Advanced technologies that aren’t yet economically viable — such as small modular reactors, long-duration energy storage, carbon capture or “green” hydrogen produced from renewable resources — could also play a key role in a zero-carbon grid of the future.
While it’s impossible to predict the exact mix of zero-carbon energy, it’s still worth considering now, said Natalie McIntire, a technical and policy analyst for the Clean Grid Alliance, a St. Paul, Minn.-based group that advocates for renewable energy across MISO.
“There is a lot of work that’s underway right now to research, to model and really try to understand how we’re going to operate the system when we get to much higher penetrations of renewable resources,” she said.
One thing certain to play a key role in the transition away from fossil fuels is an expanded bulk power grid.
Work by NREL and other modelers shows an expanded transmission system — one that better links regional grids with their neighbors — can help enable a more geographically diverse generation fleet and a more reliable grid.
“The MISO region has the potential for a fair amount of diversity, but being able to have even better, more robust connections to our neighboring regions… can allow all of those regions to really benefit,” McIntire said.
MISO serves an area that borders various transmission systems.

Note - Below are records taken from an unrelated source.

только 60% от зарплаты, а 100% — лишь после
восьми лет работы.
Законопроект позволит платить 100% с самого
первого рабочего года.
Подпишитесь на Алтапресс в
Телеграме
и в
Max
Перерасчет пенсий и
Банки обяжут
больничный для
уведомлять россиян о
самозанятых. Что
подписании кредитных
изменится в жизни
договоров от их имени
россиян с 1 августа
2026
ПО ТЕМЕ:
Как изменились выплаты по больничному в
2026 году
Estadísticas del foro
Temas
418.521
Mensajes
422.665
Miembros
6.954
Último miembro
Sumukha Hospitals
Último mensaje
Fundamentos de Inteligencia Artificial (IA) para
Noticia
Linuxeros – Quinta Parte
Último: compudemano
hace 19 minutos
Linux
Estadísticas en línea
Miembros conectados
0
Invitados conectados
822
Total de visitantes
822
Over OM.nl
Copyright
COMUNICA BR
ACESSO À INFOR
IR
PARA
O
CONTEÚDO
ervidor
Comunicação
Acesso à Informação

To the south is the Southwest Power Pool’s region, while to the east lies PJM Interconnection LLC — the country’s largest bulk power market — as well as the Tennessee Valley Authority and Southern Company systems.
Smith agreed that is an asset. Even if a lull in renewable production renders MISO energy deficient, “our neighbors may not be,” he said.

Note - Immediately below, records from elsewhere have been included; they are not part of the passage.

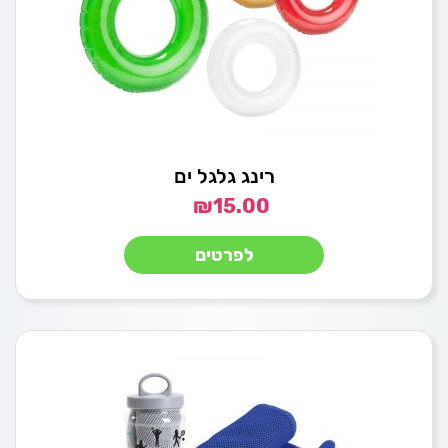
רינג גלגל ים
₪
15.00
לפרטים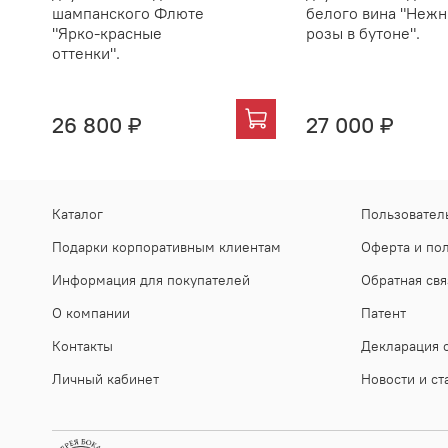
шампанского Флюте
белого вина "Неж
"Ярко-красные
розы в бутоне".
оттенки".
26 800 ₽
27 000 ₽
Каталог
Пользовател
Подарки корпоративным клиентам
Оферта и по
Информация для покупателей
Обратная свя
О компании
Патент
Контакты
Декларация о
Личный кабинет
Новости и ст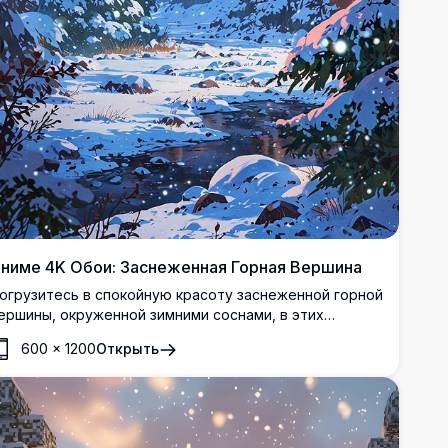
ниме 4K Обои: Заснеженная Горная Вершина
огрузитесь в спокойную красоту заснеженной горной
ершины, окруженной зимними соснами, в этих
отрясающих аниме обоях с разрешением 4K.
600
×
1200
Открыть
деально для тех, кто любит спокойствие природы,
очетанное с очарованием аниме-искусства.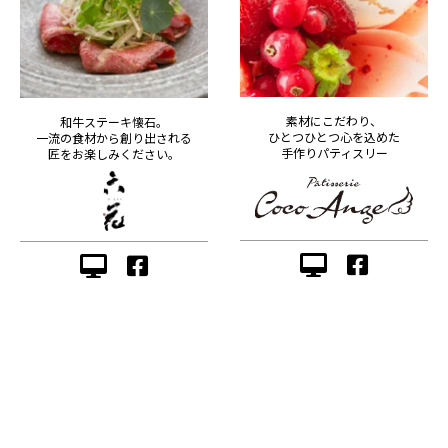
素材にこだわり、
和牛ステーキ懐石。
ひとつひとつ心を込めた
一流の食材から創り出される
手作りパティスリー
匠をお楽しみください。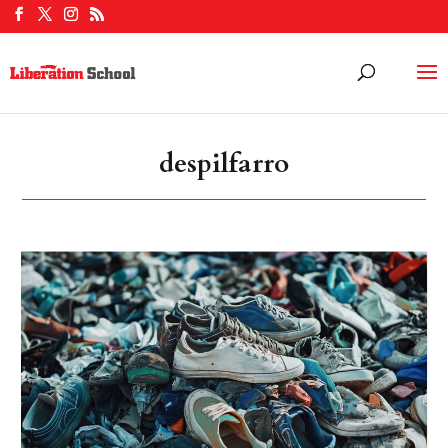
despilfarro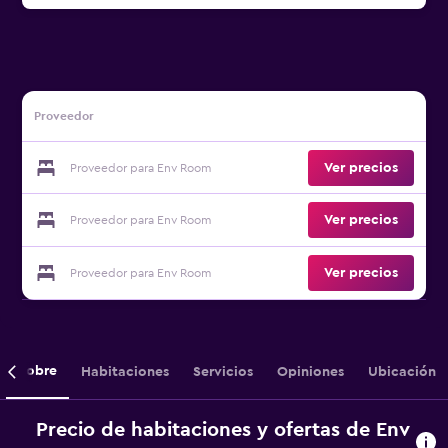
Proveedor
Ver precios
Proveedor para Env Room
Ver precios
Proveedor para Env Room
Ver precios
Proveedor para Env Room
Sobre
Habitaciones
Servicios
Opiniones
Ubicación
Precio de habitaciones y ofertas de Env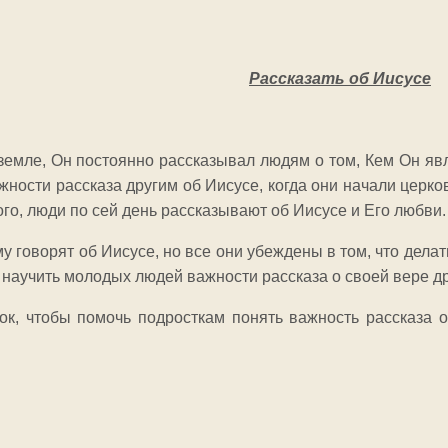
Рассказать об Иисусе
 земле, Он постоянно рассказывал людям о том, Кем Он яв
ности рассказа другим об Иисусе, когда они начали церко
о, люди по сей день рассказывают об Иисусе и Его любви
у говорят об Иисусе, но все они убеждены в том, что дела
 научить молодых людей важности рассказа о своей вере 
рок, чтобы помочь подросткам понять важность рассказа о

‘It’s not going to happen overnight’
The value of transmission proved itself during Winter Storm Uri in February 2021.
At one point during the storm, as much as 13,000 megawatts was flowing east to west from PJM into MISO and neighboring SPP. But a system weakness — the lack of transfer capacity between MISO’s Midwest region and the South — was also borne out, and MISO’s South region experienced rolling outages.
Some form of “firm” generating capacity is also likely to play an important role in ensuring there’s ample power to run air conditioners, power factories and charge smartphones and electric vehicles in the years to come. That would require a power source that may only produce 10 to 20 percent of the energy needed to power the grid, but whose capacity could be dispatched when needed.

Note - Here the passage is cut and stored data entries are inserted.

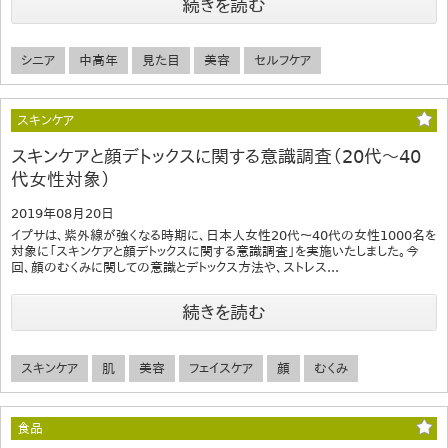
続きを読む
シニア
中高年
見た目
美容
セルフケア
スキンケア
スキンケアと顔デトックスに関する意識調査（20代～40
代女性対象）
2019年08月20日
イプサは、紫外線が強くなる時期に、日本人女性20代～40代の女性1000名を
対象に「スキンケアと顔デトックスに関する意識調査」を実施いたしました。今
回、顔のむくみに関しての意識とデトックス方法や、ストレス...
続きを読む
スキンケア
肌
美容
フェイスケア
顔
むくみ
食品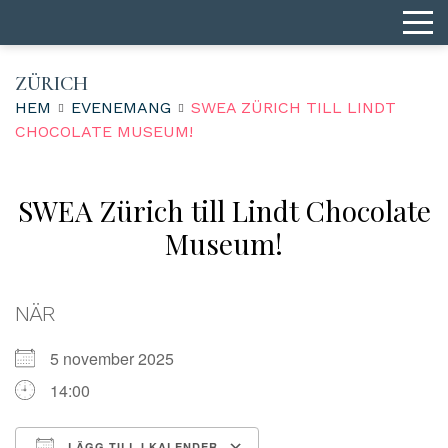
ZÜRICH
HEM
EVENEMANG
SWEA ZÜRICH TILL LINDT
CHOCOLATE MUSEUM!
SWEA Zürich till Lindt Chocolate
Museum!
NÄR
5 november 2025
14:00
LÄGG TILL I KALENDER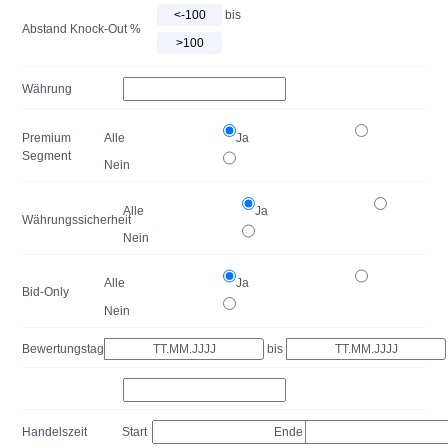
bis
Abstand Knock-Out %
Währung
Premium
Alle
Ja
Segment
Nein
Alle
Ja
Währungssicherheit
Nein
Alle
Ja
Bid-Only
Nein
Bewertungstag
bis
Handelszeit
Start
Ende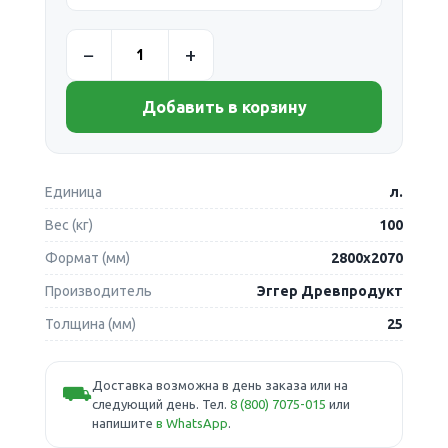
Добавить в корзину
Единица
л.
Вес (кг)
100
Формат (мм)
2800х2070
Производитель
Эггер Древпродукт
Толщина (мм)
25
Доставка возможна в день заказа или на
⛟
следующий день. Тел.
8 (800) 7075-015
или
напишите
в WhatsApp
.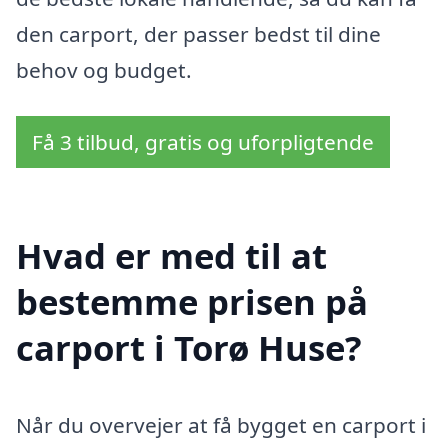
den carport, der passer bedst til dine
behov og budget.
Få 3 tilbud, gratis og uforpligtende
Hvad er med til at
bestemme prisen på
carport i Torø Huse?
Når du overvejer at få bygget en carport i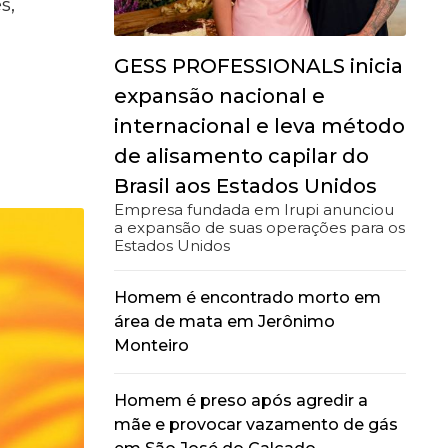
s,
GESS PROFESSIONALS inicia
expansão nacional e
internacional e leva método
de alisamento capilar do
Brasil aos Estados Unidos
Empresa fundada em Irupi anunciou
a expansão de suas operações para os
Estados Unidos
Homem é encontrado morto em
área de mata em Jerônimo
Monteiro
Homem é preso após agredir a
mãe e provocar vazamento de gás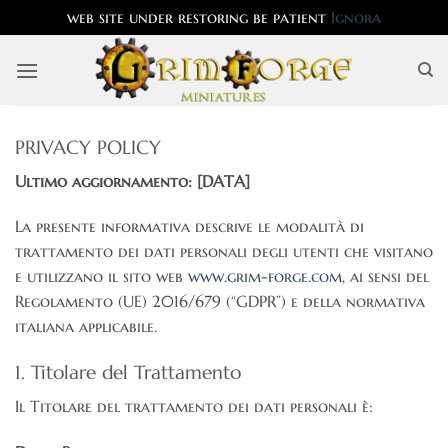
web site under restoring be patient
Ignora
Salta
ai
contenuti
PRIVACY POLICY
Ultimo aggiornamento: [DATA]
La presente informativa descrive le modalità di
trattamento dei dati personali degli utenti che visitano
e utilizzano il sito web
www.grim-forge.com
, ai sensi del
Regolamento (UE) 2016/679 (“GDPR”) e della normativa
italiana applicabile.
1. Titolare del Trattamento
Il Titolare del trattamento dei dati personali è: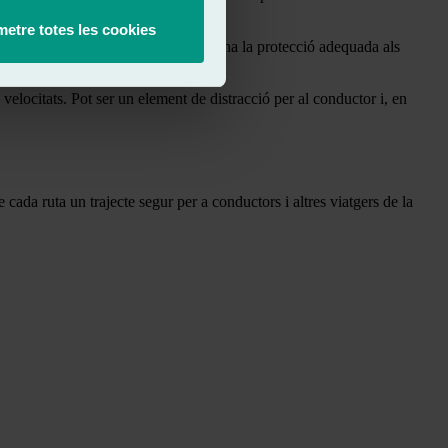
etre totes les cookies
incorrectament alineada no proporciona la protecció adequada als
es velocitats. Pot ser un element de distracció per al conductor i, en
 cada ruta un trajecte segur per a conductors i altres viatgers de la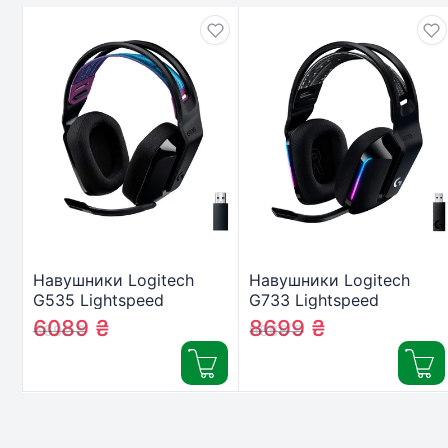
Навушники Logitech
Навушники Logitech
G535 Lightspeed
G733 Lightspeed
Wireless Gaming Headset
Wireless RGB Gaming
6089
₴
8699
₴
6692
₴
9666
₴
Black (981-000972)
Headset Black (981-
000864)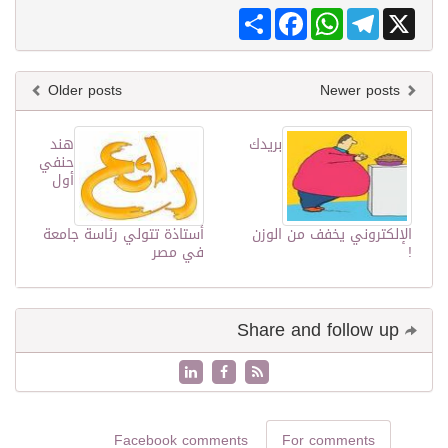
Share
Facebook
WhatsApp
Telegram
X
Older posts
Newer posts
بريدك
هند
حنفي
أول
الإلكتروني يخفف من الوزن
أستاذة تتولي رئاسة جامعة
!
في مصر
Share and follow up
Facebook comments
For comments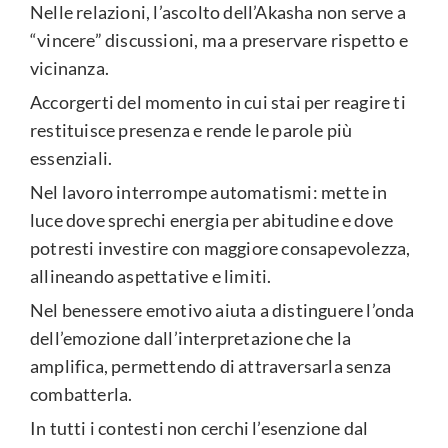
Nelle relazioni, l’ascolto dell’Akasha non serve a
“vincere” discussioni, ma a preservare rispetto e
vicinanza.
Accorgerti del momento in cui stai per reagire ti
restituisce presenza e rende le parole più
essenziali.
Nel lavoro interrompe automatismi: mette in
luce dove sprechi energia per abitudine e dove
potresti investire con maggiore consapevolezza,
allineando aspettative e limiti.
Nel benessere emotivo aiuta a distinguere l’onda
dell’emozione dall’interpretazione che la
amplifica, permettendo di attraversarla senza
combatterla.
In tutti i contesti non cerchi l’esenzione dal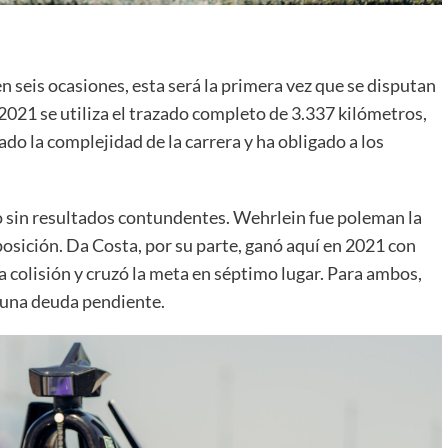
 seis ocasiones, esta será la primera vez que se disputan
2021 se utiliza el trazado completo de 3.337 kilómetros,
do la complejidad de la carrera y ha obligado a los
 sin resultados contundentes. Wehrlein fue poleman la
sición. Da Costa, por su parte, ganó aquí en 2021 con
 colisión y cruzó la meta en séptimo lugar. Para ambos,
 una deuda pendiente.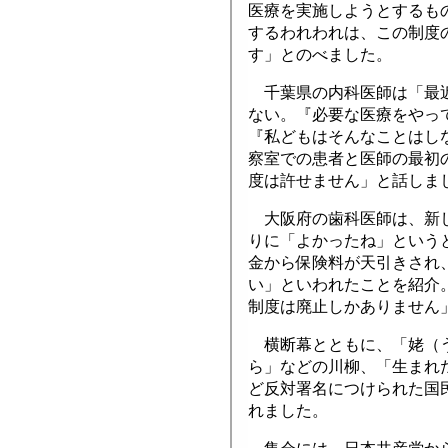
医療を実施しようとするも
するわれわれは、この制度
す」とのべました。
千葉県の内科医師は「最近
ない。『必要な医療をやっ
『私どもはそんなことはし
察室での患者と医師の最初
度は許せません」と話しま
大阪府の歯科医師は、新し
りに「よかったね」という
金から保険料が天引きされ
い」といわれたことを紹介
制度は廃止しかありません
横断幕とともに、「姥（う
ら」などの川柳、「生まれ
ど反対署名につけられた国
れました。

Novacheck said his work and other research shows that such sources of firm capacity are also economically beneficial to have available.
“Historically, combustion turbines have provided that,” he said. “They’ve got very low capital costs to install, so we can install a lot of them relatively cheaply. But they have pretty high operating costs, so we don’t want to run them when we don’t have to.”
Another power source, such as long-duration battery storage or green hydrogen, may play that role in a decarbonized future, Novacheck said.
“I don’t tend to like to focus too much on the exact mix of what this last 10 percent to 20 percent is, because there’s a lot of uncertainty,” he said. “But we still anticipate the same type of need and kind of that energy contribution from whatever that resource is.”
McIntire of the Clean Grid Alliance agreed. Not every question about the grid of the future has an answer — but she said it’s imperative that utilities, system planners, grid operators and other parties are asking questions.
“It’s called the energy transition for a reason,” she said. “It’s not going to happen overnight. We’re not going to make that transition tomorrow. We’re not going to be done with it even in five years. It’s going to be a process.”